Увидев его, нахмурил брови и, не поднимая глаз, глухо проговорил:
- Ну вот, капитан, мы с тобой уже не командуем армией…
Пусть Миша готовит машину в Шандриголово. Давай простимся.
- Я вас не оставлю, товарищ генерал! - воскликнул Шпаго.
Харитонов недовольно поморщился.
- К чему это? - с досадой проговорил он. - Ты адъютант командующего армией, а не мой личный адъютант. Мне теперь адъютант не положен. Знаешь, что меня ждет?
- Что бы вас ни ожидало, я поеду с вами. Провожу вас! - настойчиво повторил Шпаго. - Я, правда, небольшого звания человек, но я коммунист, и с моим мнением не могут не посчитаться.
Честь ваша будет восстановлена!
- Ты думаешь? - оживился Харитонов.
Лицо его, - мгновенно просветлев, снова нахмурилось.
- Слушай, капитан, если на то пошло, буду с тобой откровенен, как всегда. Мне не безразлично, в каком звании бить врага.
Мизинцем или кулаком. Но ты видишь, что кулаком я не справился. Давай распорядись отъездом. А я пойду прощусь с сослуживцами.

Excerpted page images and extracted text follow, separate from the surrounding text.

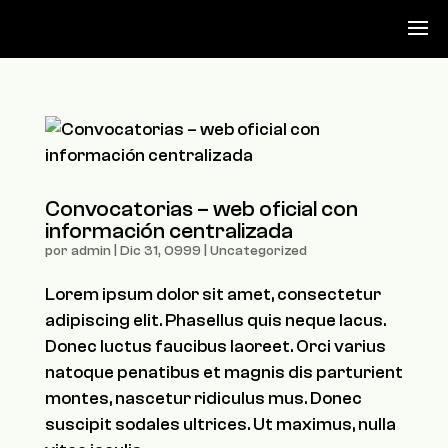
Convocatorias – web oficial con
información centralizada
por
admin
|
Dic 31, 0999
|
Uncategorized
Lorem ipsum dolor sit amet, consectetur
adipiscing elit. Phasellus quis neque lacus.
Donec luctus faucibus laoreet. Orci varius
natoque penatibus et magnis dis parturient
montes, nascetur ridiculus mus. Donec
suscipit sodales ultrices. Ut maximus, nulla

Прощание было недолгим, Харитонов, ничем не выдавая своего волнения, держался просто. Он сказал, что и при новом командующем каждый должен отдавать свои силы и способности на разгром врага, как и при нем.
- Служим Родине, а не лицам… - напомнил он. - Честь Девятой армии должна быть восстановлена. Всю ответственность за это поражение беру на себя. Вам выражаю благодарность за честную службу. Как бы ни решилась моя судьба, одного права своего не уступлю - права защищать Родину в любом звании, пока бьется в груди сердце, пока голова на плечах!
ГЛАВА ДЕСЯТАЯ
В Шандриголове, где располагался в это время штаб Южного фронта, Харитонов, избегая встреч с бывшими сослуживцами, проехал прямо к коменданту и, позвонив от него в приемную командующего фронтом, доложил с своем прибытии. Старший офицер для поручений при командующем сказал, что о его прибытии будет доложено и о. дне приема он будет извещен. Шпаго тем временем договорился о квартире. Это был домик на окраине села с большим яблоневым садом. Легкие пушинки носились в жарко нагретом воздухе, перелетали с яблонь в степь. Дети обступили машину.
Харитонов, разостлав бурку на траве под яблоней, принялся развлекать их. Достав цветные карандаши "Тактика" и несколько пустых коробок от папирос "Аэлита", он живо набрасывал на внутренней стороне коробок красочные эскизы.
Ночь он провел без сна, обдумывая предстоящее объяснение с командующим фронтом. Но чем больше он думал, тем сбивчивее становились его мысли. Он вдруг почувствовал, как начало покалывать и нестерпимо ныть сердце. Он пробовал зажать его рукой, прижать к подушке, но оно не унималось. Боль сделалась невыносимой.
Лишь утренний короткий сон немного освежил его.